Guillaume Giraudon est bien connu du petit monde des « twittos » d’histoire de l’art. Il avait eu déjà des problèmes dans cette exposition, pour la même raison, lors d’une précédente visite le lundi 6 mars, pendant laquelle il dit avoir été menacé d’être « sorti de force » par un surveillant. Le chef d’équipe, appelé, l’aurait alors assuré qu’il serait expulsé « manu militari » s’il revenait prendre des photos le mercredi 8 mars comme il affirmait en avoir l’intention. Tout ceci fut tweeté et retweeté abondamment, ainsi que la réclamation que fit Guillaume Giraudon au bureau d’accueil du Louvre. Il nous a signalé par ailleurs avoir déposé une main courante.

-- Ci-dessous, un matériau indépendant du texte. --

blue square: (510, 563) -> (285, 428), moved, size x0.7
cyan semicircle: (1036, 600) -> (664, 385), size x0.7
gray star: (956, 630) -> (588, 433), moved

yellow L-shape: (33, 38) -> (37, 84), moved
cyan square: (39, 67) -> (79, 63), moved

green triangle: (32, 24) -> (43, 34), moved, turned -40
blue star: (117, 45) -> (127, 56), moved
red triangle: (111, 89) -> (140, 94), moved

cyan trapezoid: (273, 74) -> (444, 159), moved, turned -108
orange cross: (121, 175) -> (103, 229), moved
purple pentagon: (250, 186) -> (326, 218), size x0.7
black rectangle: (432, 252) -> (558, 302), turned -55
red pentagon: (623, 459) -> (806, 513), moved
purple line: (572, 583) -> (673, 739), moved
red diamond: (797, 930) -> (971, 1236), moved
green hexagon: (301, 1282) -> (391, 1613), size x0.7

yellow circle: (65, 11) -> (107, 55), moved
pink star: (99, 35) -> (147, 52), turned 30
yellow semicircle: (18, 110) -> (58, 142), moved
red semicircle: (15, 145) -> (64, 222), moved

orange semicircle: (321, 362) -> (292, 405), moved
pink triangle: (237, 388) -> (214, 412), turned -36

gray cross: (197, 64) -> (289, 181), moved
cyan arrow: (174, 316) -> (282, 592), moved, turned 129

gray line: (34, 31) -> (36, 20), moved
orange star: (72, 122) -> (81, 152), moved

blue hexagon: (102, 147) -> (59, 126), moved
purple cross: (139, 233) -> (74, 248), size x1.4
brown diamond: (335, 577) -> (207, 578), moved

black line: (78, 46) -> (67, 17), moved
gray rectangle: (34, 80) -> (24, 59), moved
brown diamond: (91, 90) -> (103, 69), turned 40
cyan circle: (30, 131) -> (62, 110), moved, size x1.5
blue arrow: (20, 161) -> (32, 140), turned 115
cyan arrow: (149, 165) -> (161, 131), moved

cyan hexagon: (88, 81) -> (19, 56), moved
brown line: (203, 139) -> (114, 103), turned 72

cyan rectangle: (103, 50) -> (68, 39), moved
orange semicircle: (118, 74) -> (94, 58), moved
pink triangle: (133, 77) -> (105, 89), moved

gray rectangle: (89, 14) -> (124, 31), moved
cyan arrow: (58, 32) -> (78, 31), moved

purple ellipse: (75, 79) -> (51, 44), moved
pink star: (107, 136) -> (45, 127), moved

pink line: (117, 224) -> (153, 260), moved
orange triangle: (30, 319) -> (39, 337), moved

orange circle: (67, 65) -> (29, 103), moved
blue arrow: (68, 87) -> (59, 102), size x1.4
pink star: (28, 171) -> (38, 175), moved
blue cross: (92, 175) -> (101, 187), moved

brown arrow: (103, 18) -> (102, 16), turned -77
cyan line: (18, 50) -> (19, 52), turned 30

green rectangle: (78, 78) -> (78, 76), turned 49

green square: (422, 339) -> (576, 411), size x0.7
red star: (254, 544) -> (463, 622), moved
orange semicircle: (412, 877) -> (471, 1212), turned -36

Aujourd’hui 8 mars donc, fidèle à sa parole, Guillaume Giraudon est retourné à l’exposition Valentin pour laquelle il avait réservé le créneau de 14 h, et a recommencé à prendre des photos des tableaux. Cette fois-ci, les agents de surveillance, sans doute briefés par la direction, ont été très corrects. « Tout s’est déroulé sans insultes ni menaces » nous a-t-il confirmé. Après une dizaines de minutes de discussion, pendant lesquelles l’étudiant a refusé d’arrêter de prendre des photos, les surveillants se sont bien gardés de l’expulser eux-mêmes. Ils ont en revanche appelé la police, et trois policiers1 sont arrivés, l’un portant, selon le témoignage de Guillaume Giraudon, un fusil ou une carabine2 ! Ne souhaitant évidemment pas résister aux forces de l’ordre, et ne voulant pas céder, par principe, et continuer la visite sans prendre de photos, Guillaume Giraudon n’a pu qu’accepter de sortir de l’exposition, encadré par les policiers, puis d’être mené à l’extérieur du Louvre par un agent de surveillance.